Marinate for 20–30 minutes, or up to 8 hours for deeper flavor.
Step 2: Cook the Quinoa
In a medium saucepan, combine:
Quinoa
Chicken broth
Bring to a boil.
Reduce the heat to low, cover, and simmer for 15 minutes, or until the liquid is absorbed.
Remove from the heat and let stand for 5 minutes.
Fluff with a fork and stir in the lime juice and cilantro.
Step 3: Cook the Chicken
Heat a grill pan or large skillet over medium-high heat.
Cook the chicken for 5–7 minutes per side, or until the internal temperature reaches 165°F (74°C).
Let the chicken rest for 5 minutes, then slice into strips.
Step 4: Make the Dressing
In a small bowl, whisk together:
Greek yogurt
Lime juice
Olive oil
Garlic
Cilantro
Chili powder
Cumin
Smoked paprika
Salt
Black pepper
If needed, whisk in 1–2 tablespoons of water until smooth and pourable.
Step 5: Assemble the Bowls
Divide the quinoa evenly among four bowls.
Arrange on top:
Sliced Southwest chicken
Black beans
Corn
Cherry tomatoes
Bell pepper
Romaine lettuce
Red onion
Avocado
Drizzle generously with the cilantro-lime dressing.
Sprinkle with cilantro and cotija cheese.
Step 6: Serve
Serve immediately with:
Lime wedges
Salsa
Hot sauce
Tortilla strips, if desired
Serving Suggestions
Pair this bowl with:
Fresh fruit salad
Grilled zucchini
Roasted sweet potatoes
Mexican street corn
Tortilla chips with guacamole
Cucumber salad
Delicious Variations
Chipotle Chicken Bowl
Add 1 tablespoon of chipotle peppers in adobo to the marinade for a smoky, spicy kick.
Steak Southwest Bowl
Replace the chicken with grilled flank steak or sirloin.
Shrimp Quinoa Bowl
Substitute shrimp and cook for 2–3 minutes per side.
Vegetarian Bowl
Replace the chicken with roasted sweet potatoes, extra black beans, or grilled tofu.
High-Protein Bowl
Add cottage cheese, roasted edamame, or extra grilled chicken for an additional protein boost.
Notes & Tips
Recipe Notes
Quinoa is a complete plant-based protein and pairs well with Southwest flavors.
Fresh lime juice and cilantro brighten the entire dish.
Rotisserie chicken can be used as a quick shortcut.
Expert Tips
Rinse quinoa thoroughly before cooking to remove its natural bitterness.
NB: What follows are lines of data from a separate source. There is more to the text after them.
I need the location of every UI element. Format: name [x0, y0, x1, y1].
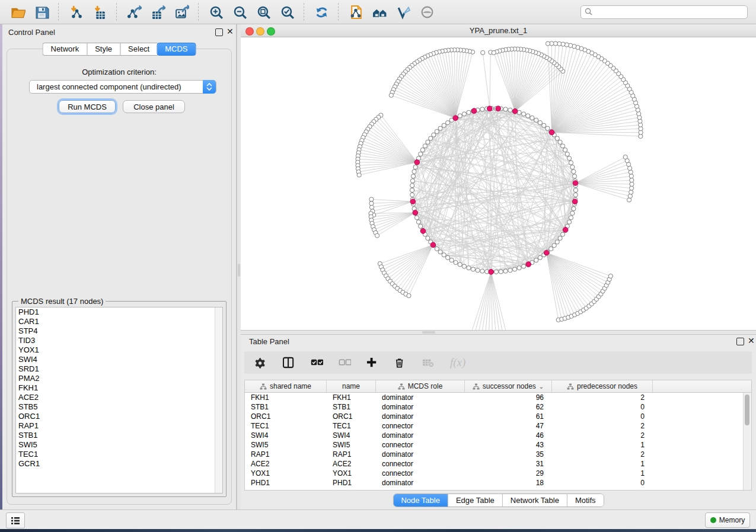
tab-mcds[interactable]: MCDS: [157, 43, 196, 56]
cell-shared_name[interactable]: TEC1: [245, 421, 327, 431]
cell-name[interactable]: FKH1: [327, 393, 376, 402]
network-node[interactable]: [429, 136, 433, 140]
network-node[interactable]: [538, 121, 542, 125]
cell-mcds_role[interactable]: connector: [376, 440, 465, 450]
cell-name[interactable]: PHD1: [327, 478, 376, 488]
close-panel-button[interactable]: Close panel: [123, 100, 185, 113]
network-node[interactable]: [438, 250, 442, 254]
zoom-out-button[interactable]: [229, 2, 250, 21]
network-node[interactable]: [442, 123, 446, 127]
cell-name[interactable]: RAP1: [327, 450, 376, 459]
mcds-node[interactable]: [563, 227, 568, 233]
network-node[interactable]: [517, 266, 521, 270]
network-node[interactable]: [549, 246, 553, 251]
cell-successor_nodes[interactable]: 62: [465, 402, 552, 412]
network-node[interactable]: [534, 258, 538, 262]
cell-shared_name[interactable]: PHD1: [245, 478, 327, 488]
network-node[interactable]: [467, 266, 471, 270]
table-scrollbar[interactable]: [743, 393, 751, 490]
float-table-panel-icon[interactable]: [736, 338, 744, 345]
table-row[interactable]: STB1STB1dominator620: [245, 402, 751, 412]
network-node[interactable]: [499, 270, 503, 274]
mcds-node[interactable]: [430, 242, 436, 248]
cell-shared_name[interactable]: STB1: [245, 402, 327, 412]
table-row[interactable]: SWI5SWI5connector431: [245, 440, 751, 450]
cell-mcds_role[interactable]: connector: [376, 459, 465, 469]
tab-network-table[interactable]: Network Table: [503, 494, 567, 507]
leaf-node[interactable]: [492, 50, 496, 55]
cell-name[interactable]: SWI4: [327, 431, 376, 440]
zoom-selected-button[interactable]: [277, 2, 297, 21]
network-node[interactable]: [508, 268, 512, 273]
leaf-node[interactable]: [623, 155, 627, 159]
table-row[interactable]: PHD1PHD1dominator180: [245, 478, 751, 488]
network-node[interactable]: [552, 243, 556, 248]
save-session-button[interactable]: [31, 2, 52, 21]
network-node[interactable]: [419, 224, 423, 228]
table-row[interactable]: FKH1FKH1dominator962: [245, 393, 751, 402]
cell-predecessor_nodes[interactable]: 0: [552, 402, 653, 412]
cell-successor_nodes[interactable]: 35: [465, 450, 552, 459]
network-node[interactable]: [432, 133, 436, 137]
float-panel-icon[interactable]: [215, 28, 223, 36]
export-table-button[interactable]: [148, 2, 168, 21]
network-canvas[interactable]: [241, 37, 756, 330]
network-node[interactable]: [414, 216, 419, 220]
network-node[interactable]: [573, 188, 578, 192]
mcds-node[interactable]: [487, 106, 493, 111]
zoom-fit-button[interactable]: [253, 2, 273, 21]
leaf-node[interactable]: [369, 205, 374, 209]
cell-predecessor_nodes[interactable]: 2: [552, 450, 653, 459]
tab-node-table[interactable]: Node Table: [393, 494, 448, 507]
network-node[interactable]: [561, 232, 565, 236]
mcds-node[interactable]: [572, 199, 578, 204]
network-node[interactable]: [522, 112, 526, 116]
leaf-node[interactable]: [630, 178, 634, 182]
mcds-node[interactable]: [413, 210, 418, 216]
leaf-node[interactable]: [628, 194, 632, 198]
network-node[interactable]: [442, 253, 446, 257]
leaf-node[interactable]: [375, 233, 379, 238]
network-node[interactable]: [458, 262, 462, 267]
cell-successor_nodes[interactable]: 18: [465, 478, 552, 488]
cell-successor_nodes[interactable]: 31: [465, 459, 552, 469]
import-table-button[interactable]: [90, 2, 110, 21]
cell-mcds_role[interactable]: dominator: [376, 412, 465, 421]
cell-mcds_role[interactable]: dominator: [376, 478, 465, 488]
network-node[interactable]: [572, 207, 576, 211]
zoom-in-button[interactable]: [206, 2, 226, 21]
network-node[interactable]: [412, 169, 416, 174]
result-list-scrollbar[interactable]: [215, 307, 222, 493]
leaf-node[interactable]: [608, 274, 613, 278]
memory-button[interactable]: Memory: [705, 512, 750, 528]
cell-name[interactable]: ACE2: [327, 459, 376, 469]
network-node[interactable]: [555, 136, 559, 140]
cell-mcds_role[interactable]: dominator: [376, 431, 465, 440]
column-header-name[interactable]: name: [327, 380, 376, 392]
table-row[interactable]: SWI4SWI4dominator462: [245, 431, 751, 440]
mcds-node[interactable]: [489, 270, 494, 275]
table-row[interactable]: YOX1YOX1connector291: [245, 469, 751, 478]
network-node[interactable]: [542, 123, 546, 127]
network-node[interactable]: [526, 114, 530, 118]
network-node[interactable]: [555, 240, 559, 244]
network-node[interactable]: [426, 236, 430, 241]
cell-mcds_role[interactable]: dominator: [376, 393, 465, 402]
network-node[interactable]: [558, 140, 562, 144]
cell-predecessor_nodes[interactable]: 0: [552, 412, 653, 421]
export-network-button[interactable]: [124, 2, 144, 21]
table-row[interactable]: ORC1ORC1dominator610: [245, 412, 751, 421]
network-node[interactable]: [413, 165, 417, 169]
leaf-node[interactable]: [629, 190, 633, 194]
network-document-button[interactable]: [346, 2, 366, 21]
column-header-shared_name[interactable]: shared name: [245, 380, 327, 392]
network-node[interactable]: [480, 269, 484, 273]
run-mcds-button[interactable]: Run MCDS: [59, 100, 116, 113]
network-node[interactable]: [570, 165, 575, 169]
cell-mcds_role[interactable]: dominator: [376, 402, 465, 412]
deselect-all-button[interactable]: [339, 357, 351, 368]
close-table-panel-icon[interactable]: ✕: [748, 336, 755, 345]
mcds-node[interactable]: [573, 181, 578, 186]
columns-button[interactable]: [283, 357, 295, 368]
network-node[interactable]: [558, 236, 562, 241]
Let the chicken rest before slicing to keep it juicy.
Store the dressing separately if meal prepping to keep the vegetables crisp.
Add avocado just before serving to prevent browning.
Frequently Asked Questions
Can I make this ahead of time?
Yes! Store the chicken, quinoa, vegetables, and dressing separately in airtight containers in the refrigerator for up to 4 days.
Can I freeze it?
You can freeze the cooked chicken and quinoa for up to 3 months. Prepare the fresh vegetables, avocado, and dressing just before serving.
Can I use brown rice instead of quinoa?
Absolutely. Brown rice, cilantro-lime rice, cauliflower rice, or farro are great alternatives.
Is this recipe gluten-free?
Yes! All the ingredients are naturally gluten-free. Be sure to check labels on broth and seasonings if you require certified gluten-free products.
How can I make it dairy-free?
Use a dairy-free yogurt alternative for the dressing and omit the cotija or feta cheese.
Nutritional Information
Calories: 595
Protein: 46g
Carbohydrates: 38g
Fiber: 10g
Sugar: 6g
Fat: 26g
Saturated Fat: 5g
Cholesterol: 110mg
Sodium: 640mg
Final Thoughts
This Southwest Chicken Quinoa Bowl is a fresh, colorful, and satisfying meal that’s perfect for healthy eating without sacrificing flavor. With juicy chili-lime chicken, fluffy quinoa, crisp vegetables, creamy avocado, and a zesty cilantro-lime Greek yogurt dressing, it’s an easy, protein-rich recipe you’ll want to add to your regular meal rotation.